Data provided below:

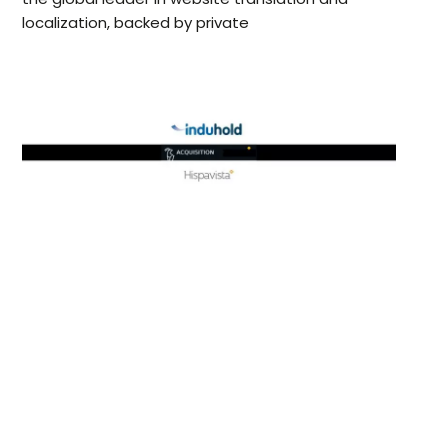
localization, backed by private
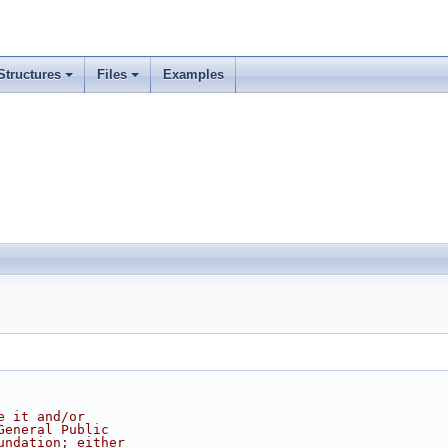
Structures
Files
Examples
e it and/or
General Public
undation; either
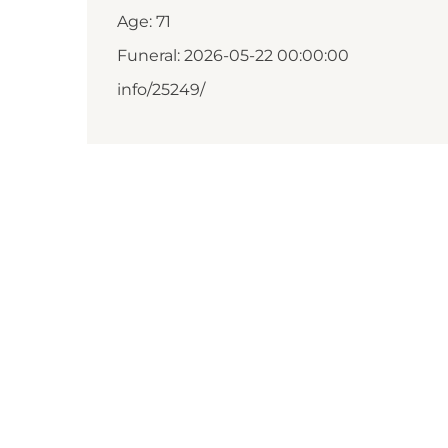
Age: 71
Funeral: 2026-05-22 00:00:00
info/25249/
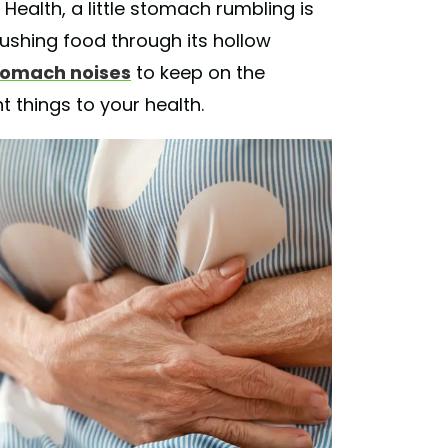
Health, a little stomach rumbling is
pushing food through its hollow
stomach noises
to keep on the
t things to your health.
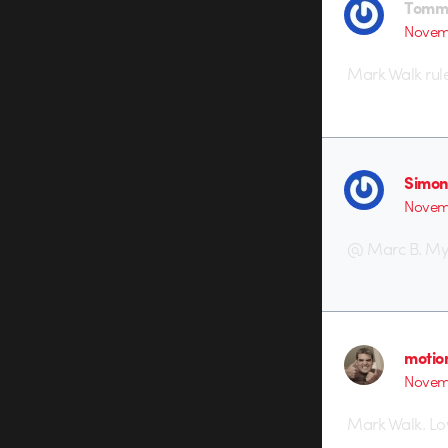
Tomm
Novemb
Mark Walk rule
Simon
Novemb
@ Marc B. My li
motio
Novem
Mark Walk. Lov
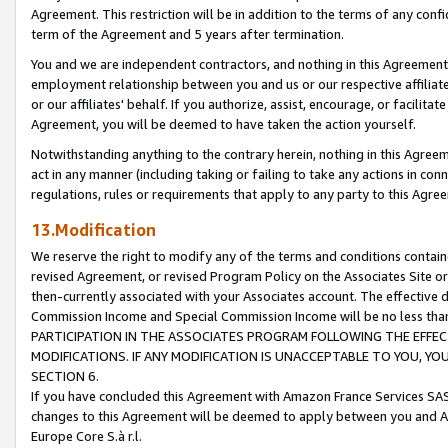
Agreement. This restriction will be in addition to the terms of any con
term of the Agreement and 5 years after termination.
You and we are independent contractors, and nothing in this Agreement wi
employment relationship between you and us or our respective affiliate
or our affiliates' behalf. If you authorize, assist, encourage, or facilita
Agreement, you will be deemed to have taken the action yourself.
Notwithstanding anything to the contrary herein, nothing in this Agreeme
act in any manner (including taking or failing to take any actions in con
regulations, rules or requirements that apply to any party to this Agre
13.Modification
We reserve the right to modify any of the terms and conditions containe
revised Agreement, or revised Program Policy on the Associates Site or
then-currently associated with your Associates account. The effective d
Commission Income and Special Commission Income will be no less tha
PARTICIPATION IN THE ASSOCIATES PROGRAM FOLLOWING THE EFFE
MODIFICATIONS. IF ANY MODIFICATION IS UNACCEPTABLE TO YOU, 
SECTION 6.
If you have concluded this Agreement with Amazon France Services SAS
changes to this Agreement will be deemed to apply between you and A
Europe Core S.à r.l.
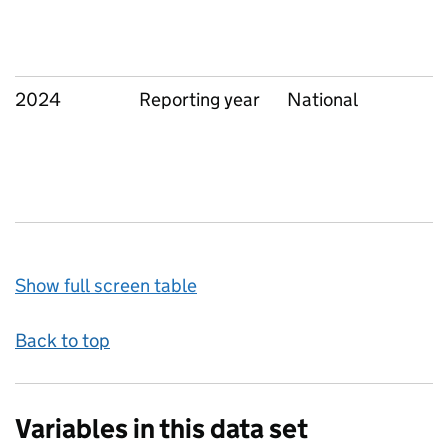
2024
Reporting year
National
Show full screen table
Back to top
Variables in this data set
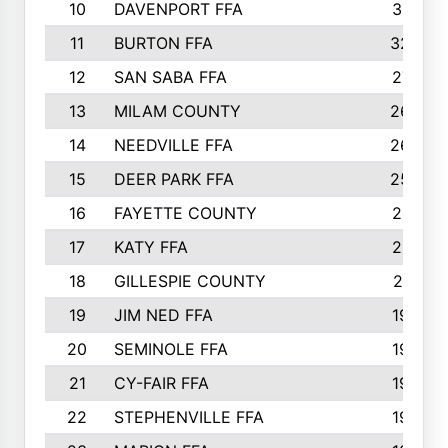
10
DAVENPORT FFA
3313
11
BURTON FFA
3223
12
SAN SABA FFA
2710
13
MILAM COUNTY
2650
14
NEEDVILLE FFA
2636
15
DEER PARK FFA
2566
16
FAYETTE COUNTY
2198
17
KATY FFA
2156
18
GILLESPIE COUNTY
2116
19
JIM NED FFA
1935
20
SEMINOLE FFA
1935
21
CY-FAIR FFA
1930
22
STEPHENVILLE FFA
1900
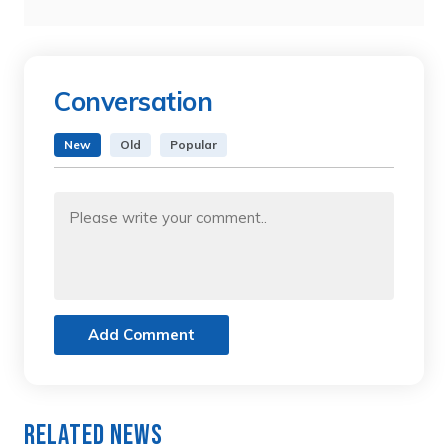
Conversation
New
Old
Popular
Add Comment
Related News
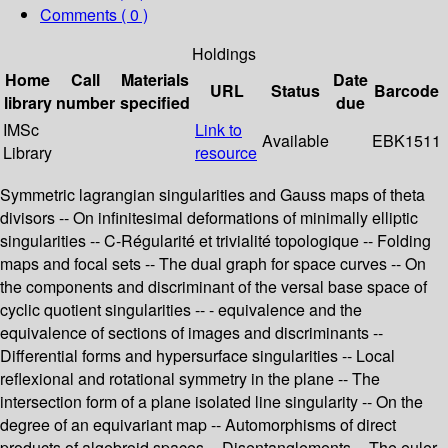
Comments ( 0 )
Holdings
Home
Call
Materials
Date
URL
Status
Barcode
library
number
specified
due
IMSc
Link to
Available
EBK1511
Library
resource
Symmetric lagrangian singularities and Gauss maps of theta
divisors -- On infinitesimal deformations of minimally elliptic
singularities -- C-Régularité et trivialité topologique -- Folding
maps and focal sets -- The dual graph for space curves -- On
the components and discriminant of the versal base space of
cyclic quotient singularities -- - equivalence and the
equivalence of sections of images and discriminants --
Differential forms and hypersurface singularities -- Local
reflexional and rotational symmetry in the plane -- The
intersection form of a plane isolated line singularity -- On the
degree of an equivariant map -- Automorphisms of direct
products of algebroid spaces -- Disentanglements -- The euler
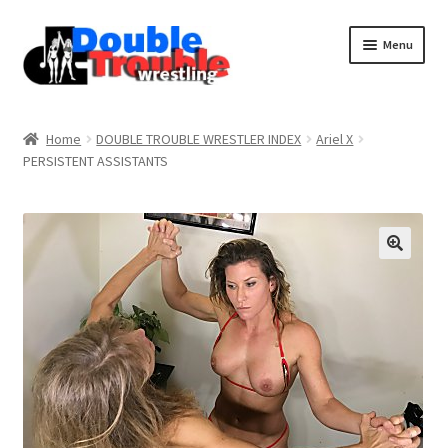
Menu
Home
Home
DOUBLE TROUBLE WRESTLER INDEX
Ariel X
PERSISTENT ASSISTANTS
Access and Usage
Assistance with mobile devices
Blog
Cart
Checkout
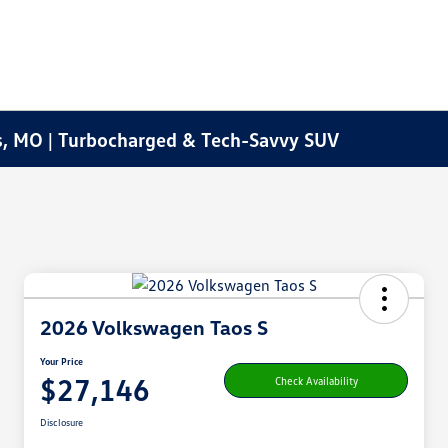
s, MO | Turbocharged & Tech-Savvy SUV
2026 Volkswagen Taos S
Your Price
$27,146
Check Availability
Disclosure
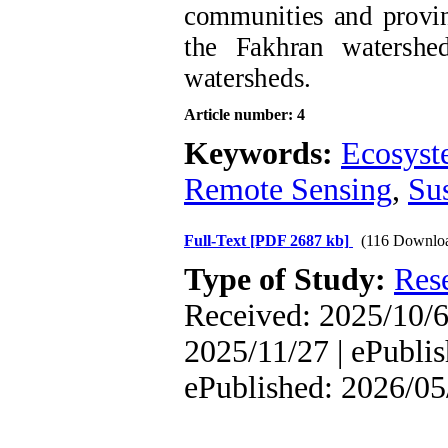
communities and provin
the Fakhran watershe
watersheds.
Article number: 4
Keywords:
Ecosyst
Remote Sensing
,
Su
Full-Text
[PDF 2687 kb]
(116 Downlo
Type of Study:
Res
Received: 2025/10/6
2025/11/27 | ePublis
ePublished: 2026/05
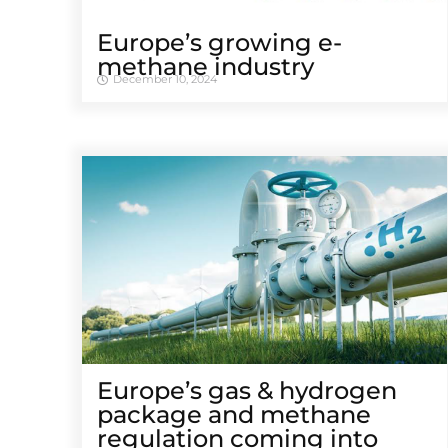
Europe’s growing e-
methane industry
December 10, 2024
Europe’s gas & hydrogen
package and methane
regulation coming into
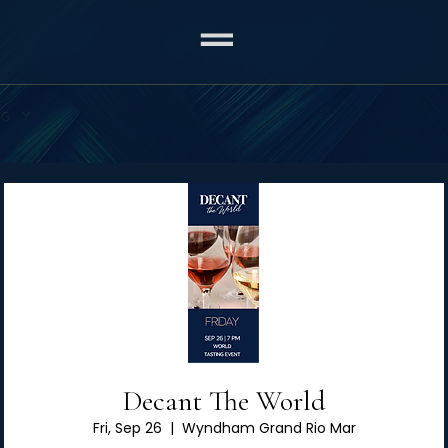
Decant The World
Fri, Sep 26
  |  
Wyndham Grand Rio Mar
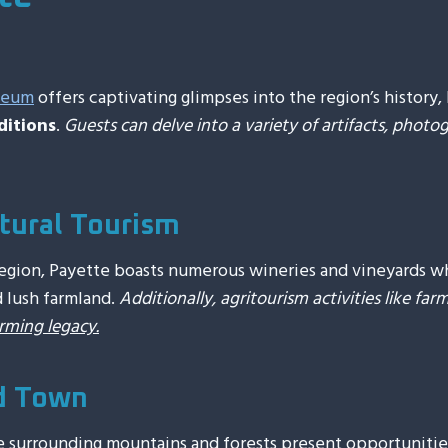
seum
offers captivating glimpses into the region’s history, 
ditions
.
Guests can delve into a variety of artifacts, photog
tural Tourism
gion, Payette boasts numerous wineries and vineyards whe
d lush farmland.
Additionally, agritourism activities like fa
arming legacy.
d Town
e surrounding mountains and forests present opportunitie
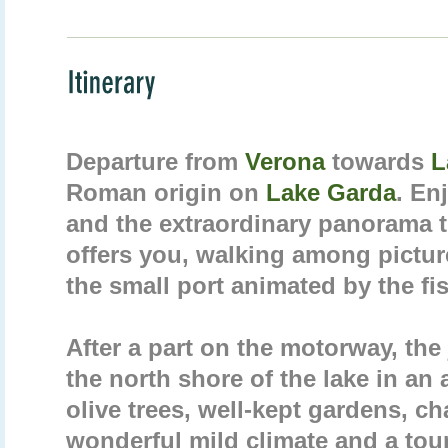
Departure from
Verona
towards
L
Roman origin on
Lake Garda
. En
and the extraordinary panorama t
offers you, walking among pictu
the small port animated by the fi
After a part on the motorway, the
the north shore of the lake in an 
olive trees, well-kept gardens, ch
wonderful mild climate and a tour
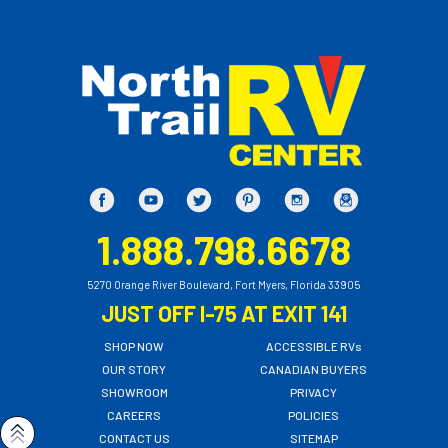
1.888.798.6678
5270 Orange River Boulevard, Fort Myers, Florida 33905
JUST OFF I-75 AT EXIT 141
SHOP NOW
ACCESSIBLE RVs
OUR STORY
CANADIAN BUYERS
SHOWROOM
PRIVACY
CAREERS
POLICIES
CONTACT US
SITEMAP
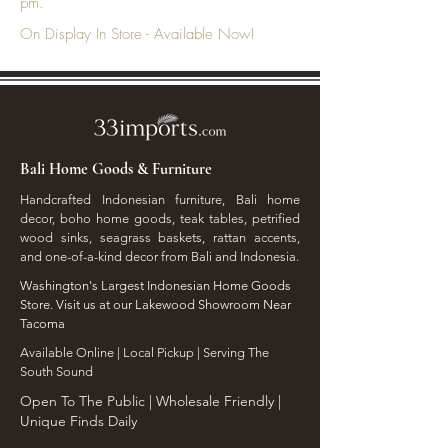
pm.
On Display In Store - Available Now!
Bali Home Goods & Furniture
Handcrafted Indonesian furniture, Bali home
decor, boho home goods, teak tables, petrified
wood sinks, seagrass baskets, rattan accents,
and one-of-a-kind decor from Bali and Indonesia.
Washington's Largest Indonesian Home Goods
Store. Visit us at our Lakewood Showroom Near
Tacoma
​Available Online | Local Pickup | Serving The
South Sound
Open To The Public | Wholesale Friendly |
Unique Finds Daily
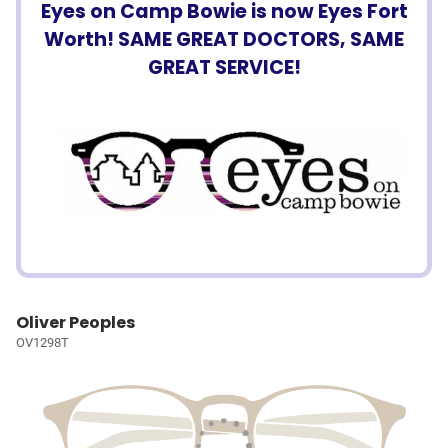
Eyes on Camp Bowie is now Eyes Fort
Worth! SAME GREAT DOCTORS, SAME
GREAT SERVICE!
Oliver Peoples
OV1298T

End of Data provided.

### Work order
In the listing above, find every line with the word "Fort" and copy it.

### Result of the exercise
5270 Orange River Boulevard, Fort Myers, Florida 33905
Eyes on Camp Bowie is now Eyes Fort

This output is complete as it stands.